Below is an example of just how much image area can be lost after the correction, something to be aware of when shooting detailed interior scenes such as this one.
|This is the image result after applying Upright.||Correcting for the skewing you see in this original version of the image means cropping off a significant portion from the bottom (indicated here by the shaded area).|
Okay, here's the update that may get overlooked, but one that has serious workflow implications for nearly every Lightroom user. Lightroom 5 public beta now lets you edit images that are offline. That's right, you're no longer prevented by the '?' icon from making Develop module adjustments to files on drives that are not plugged in.
This is made possible by Smart Previews. Built on the lossy DNG file format Adobe introduced back in Lightroom 4, a Smart Preview is a lower resolution (2540 pixels in the long dimension) DNG file that takes up only a small fraction of a full-size DNG file. When available, Lightroom will use this Smart Preview to provide an image preview in the Develop module. Best of all, any edits you make to the photo are re-associated with to the original raw file and its 1:1 preview once the file is brought back online.
|In the Library module you can selectively generate Smart Previews by clicking on the Original Photo box underneath the histogram. That brings up a dialog window explaining the rationale behind Smart Previews along with a confirmation button.|
The only catch here is that you must proactively generate a Smart Preview with the image still online. You can do this to a single or multiple images by checking the Original Photo box shown above. You can also turn on an option to create Smart Previews upon each new Import session.

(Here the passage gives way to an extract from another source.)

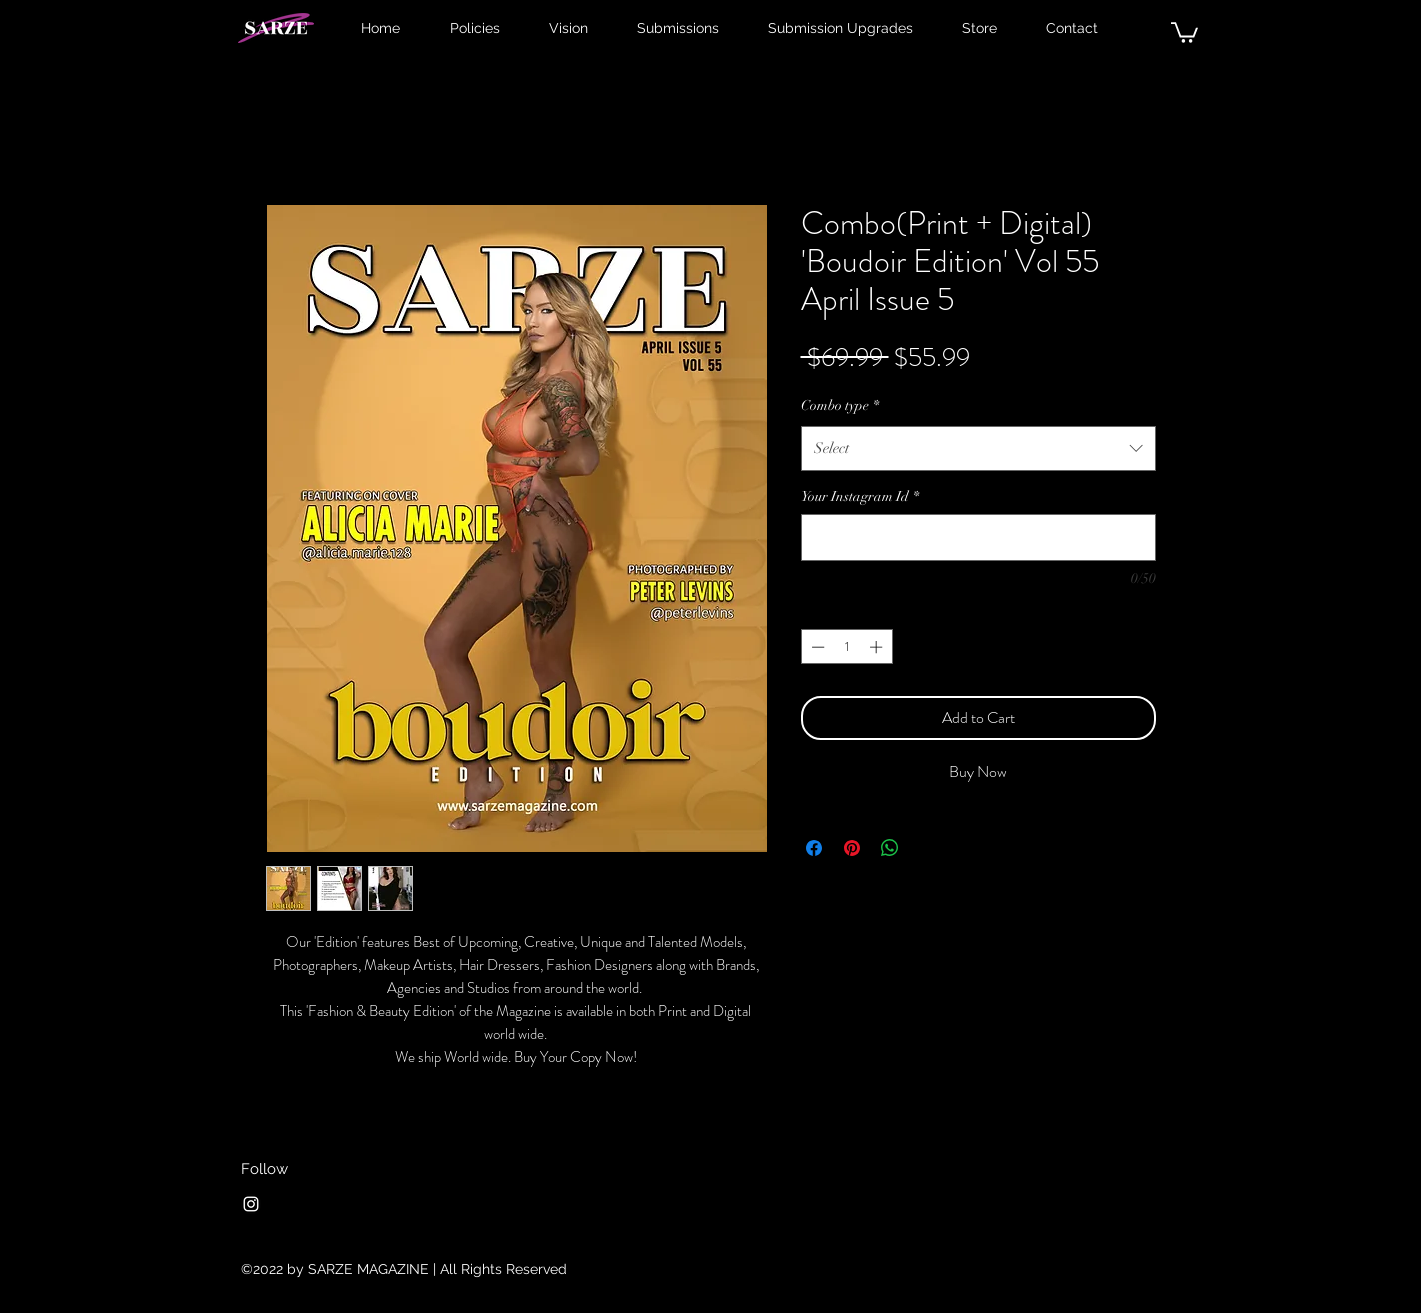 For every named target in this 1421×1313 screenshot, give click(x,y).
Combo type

While this may just seem like a boon to those who don't want the hassle of plugging in missing drives, what's really valuable is the ability to export your Lightroom catalog, using only Smart Previews, to a laptop with smaller storage capacity than your desktop machine when traveling. This makes it feasible to not only add metadata but to edit any images in your existing catalog while on the road without lugging around numerous external hard drives for storage.
How much space do you save? We're still running comparisons, but in a Lightroom 5 public beta test catalog containing 1100 raw files, the standard Previews.lrdata file (which contained 1:1 previews) took up 3.65GB of storage. We exported this same catalog of images using only Smart Previews and the resulting Smart Preview.lrdata file weighed in at a meager 420MB. The size of each Lightroom catalog (.lrcat) itself was essentially identical.